Freiburger Infektiologie- und Hygienekongress mit neuem Konzept

  • Zum 23. Mal lädt das Deutsche Beratungszentrum für Hygiene (BZH) vom 16. bis 18. Oktober 2013 zum Infektiologie- und Hygienekongress ein.Zum 23. Mal lädt das Deutsche Beratungszentrum für Hygiene (BZH) vom 16. bis 18. Oktober 2013 zum Infektiologie- und Hygienekongress ein.

Die Stadt Freiburg im Breisgau wird im Oktober drei Tage lang ganz im Zeichen der Infektionsprävention stehen. Bereits zum 23. Mal lädt das Deutsche Beratungszentrum für Hygiene (BZH) vom 16. bis 18. Oktober 2013 zum Infektiologie- und Hygienekongress ein. Rund 600 Ärzte, Hygienefachkräfte, Krankenhausmanager, Pflegedienstleister und Fachjournalisten aus Deutschland, Österreich und der Schweiz werden sich im Freiburger Konzerthaus über neueste Entwicklungen des Fachgebiets informieren und austauschen.

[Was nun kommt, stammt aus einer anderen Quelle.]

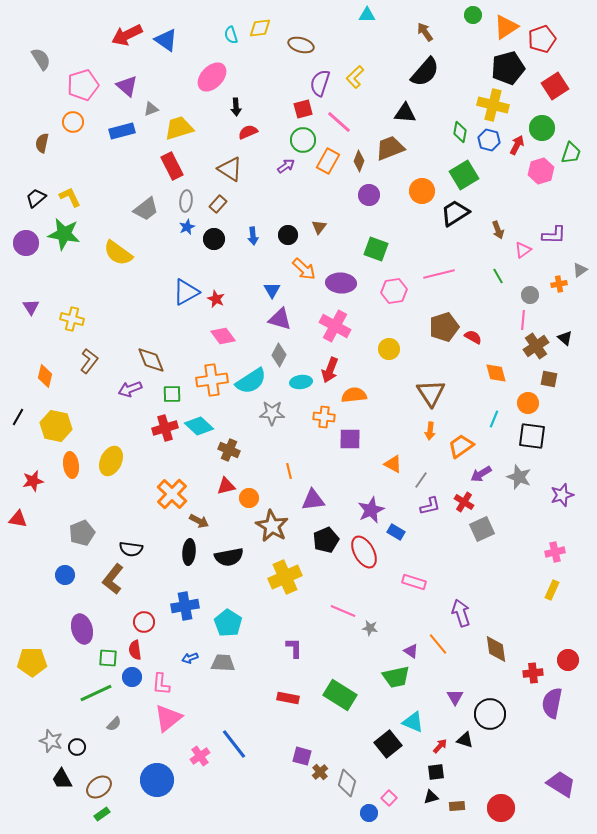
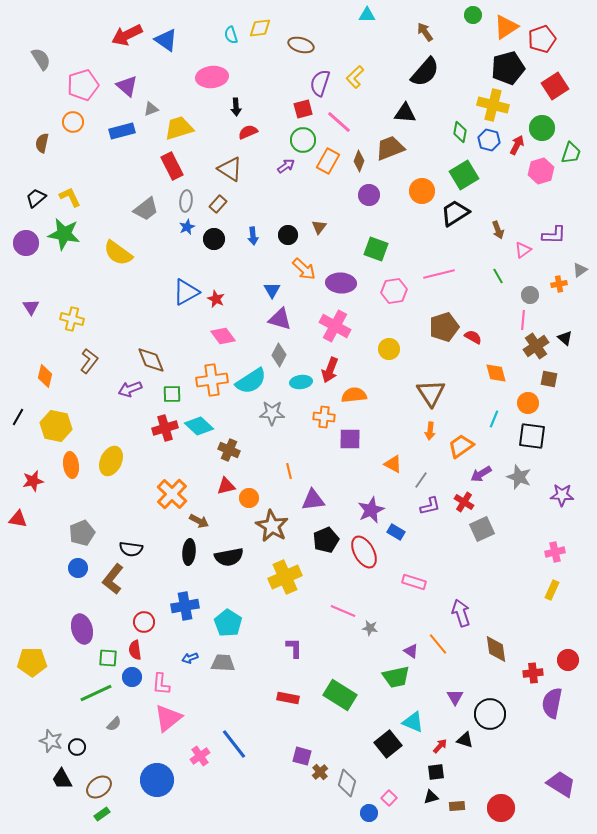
pink ellipse at (212, 77): rotated 40 degrees clockwise
purple star at (562, 495): rotated 20 degrees clockwise
blue circle at (65, 575): moved 13 px right, 7 px up
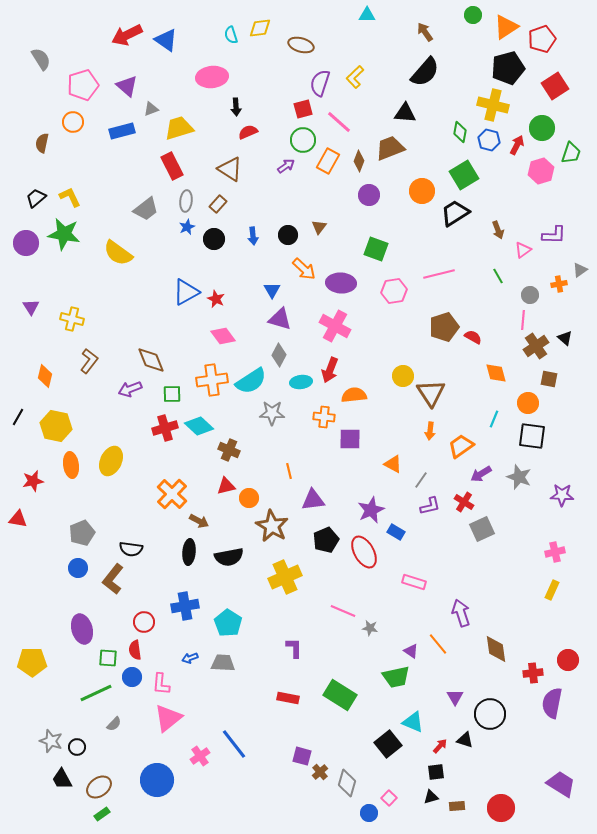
yellow circle at (389, 349): moved 14 px right, 27 px down
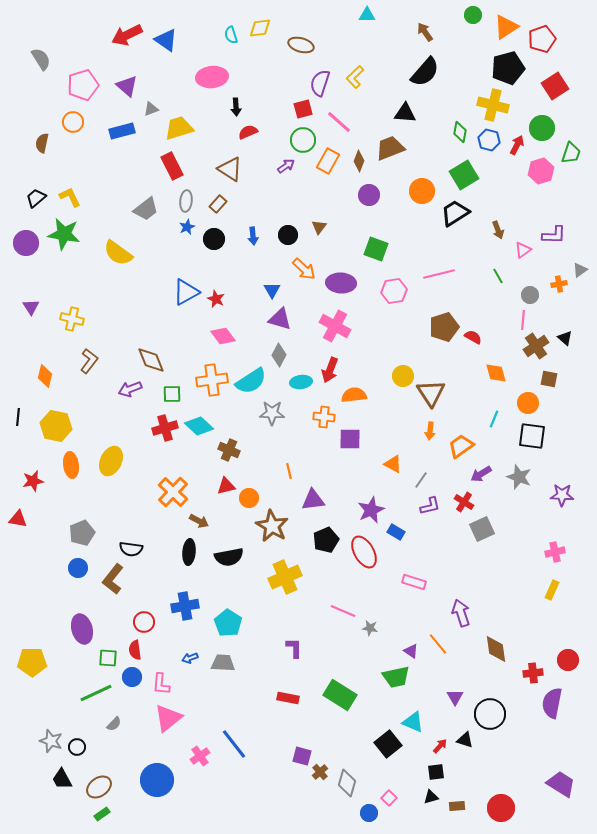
black line at (18, 417): rotated 24 degrees counterclockwise
orange cross at (172, 494): moved 1 px right, 2 px up
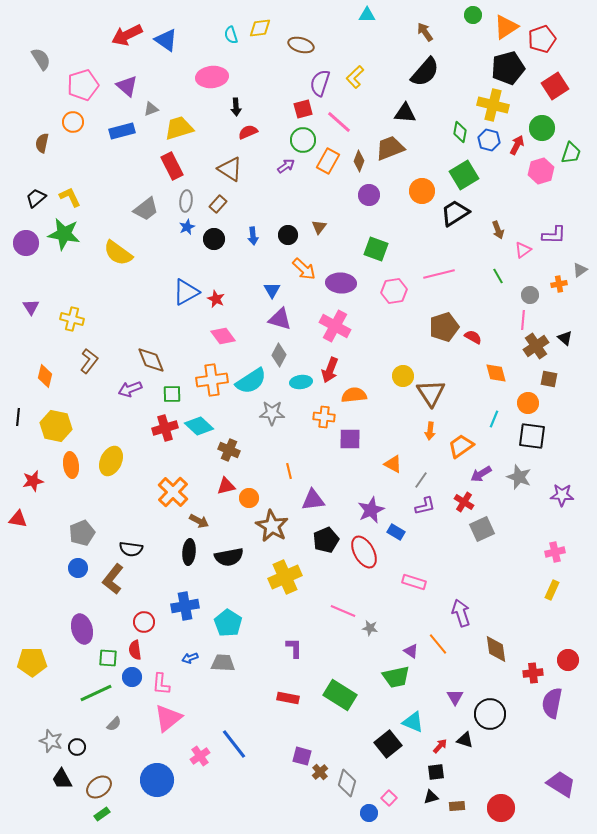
purple L-shape at (430, 506): moved 5 px left
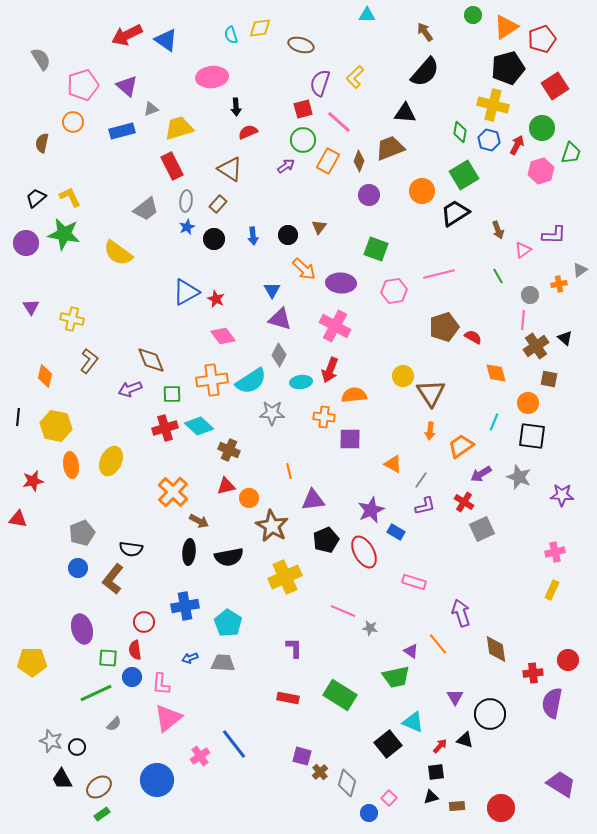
cyan line at (494, 419): moved 3 px down
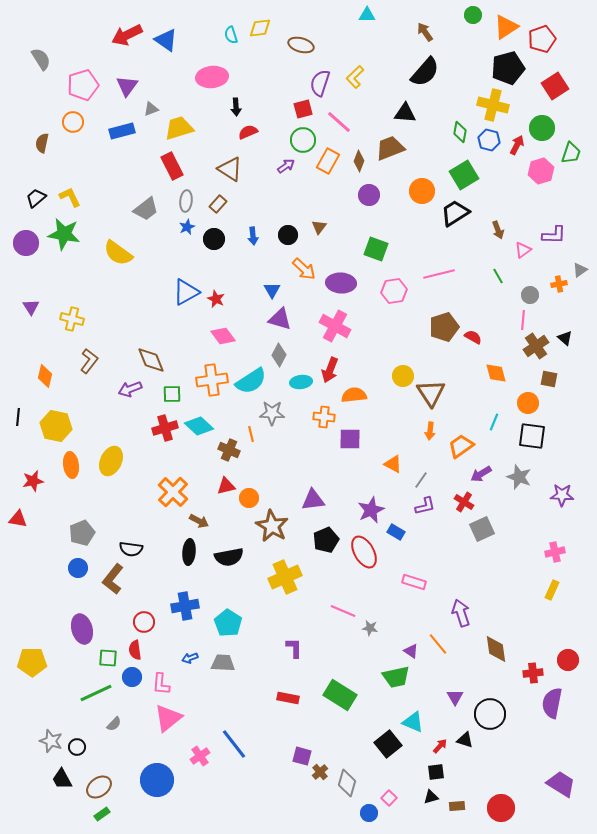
purple triangle at (127, 86): rotated 25 degrees clockwise
orange line at (289, 471): moved 38 px left, 37 px up
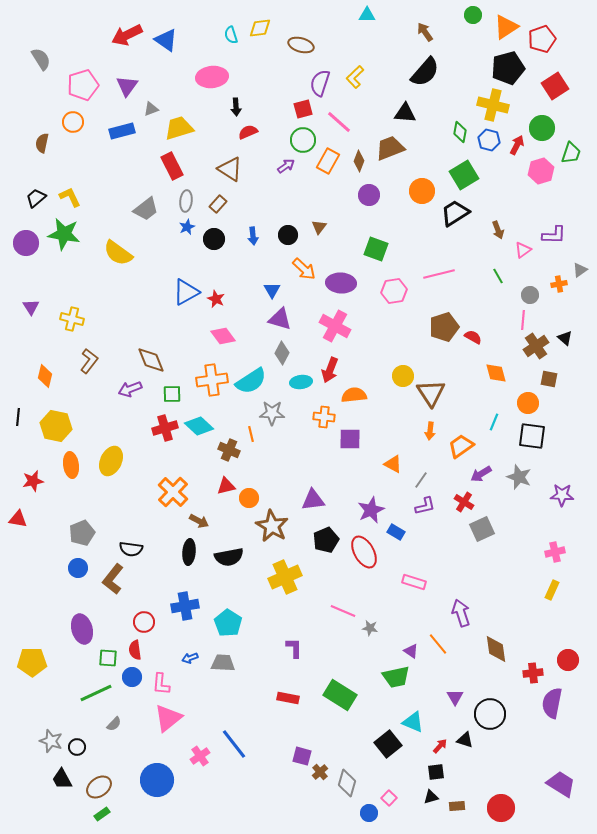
gray diamond at (279, 355): moved 3 px right, 2 px up
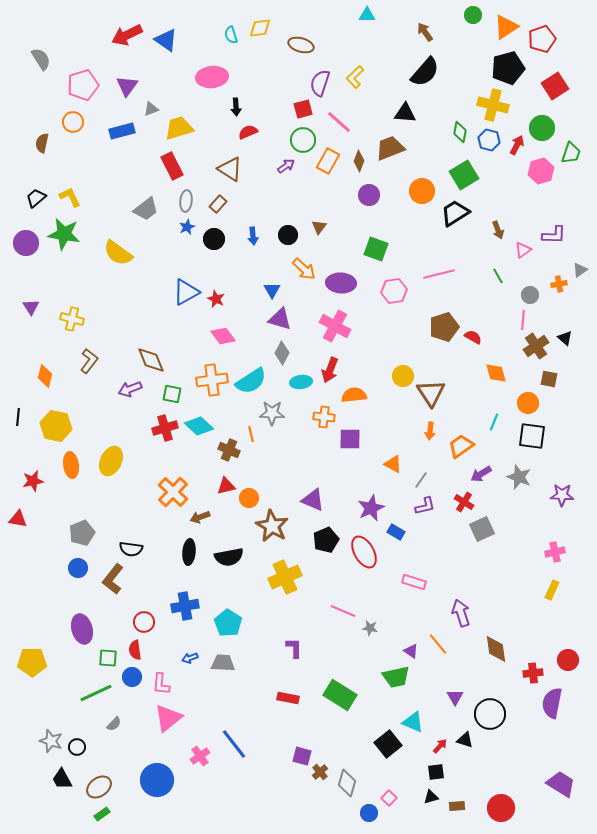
green square at (172, 394): rotated 12 degrees clockwise
purple triangle at (313, 500): rotated 30 degrees clockwise
purple star at (371, 510): moved 2 px up
brown arrow at (199, 521): moved 1 px right, 4 px up; rotated 132 degrees clockwise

Der Kongress dauert erstmals drei Tage, während es in den vergangenen Jahren jeweils zwei zweitägige Veranstaltungen in Freiburg und Würzburg gab. Auf dem Programm stehen rund 20 Vorträge zu Fragen der Krankenhaushygiene, Infektiologie und Bauhygiene.

„Wir bieten den Teilnehmern neueste wissenschaftliche Erkenntnisse und stellen immer den Bezug zur medizinischen Praxis und zum öffentlichen Gesundheitsdienst her", erläutert der Ärztliche Leiter der BZH-Akademie, Dipl. Volkswirt Dr. med. Wolfgang Gärtner, das Tagungskonzept. Eine zentrale Fragestellung des diesjährigen Treffens sei, wie sich Deutschlands Hygienelandschaft ein Jahr nach Inkrafttreten der Hygieneverordnungen in den verschiedenen Bundesländern verändert hat, ergänzt der Ärztliche Direktor des BZH, Dr. med. Ernst Tabori: „Sind die notwendigen Schritte eingeleitet worden, um das gesetzte Ziel, innerhalb von vier Jahren genügend Hygienefachpersonal auszubilden, erreichen zu können?" Schätzungen zufolge werden dazu allein 200 zusätzliche Fachärzte für Hygiene benötigt.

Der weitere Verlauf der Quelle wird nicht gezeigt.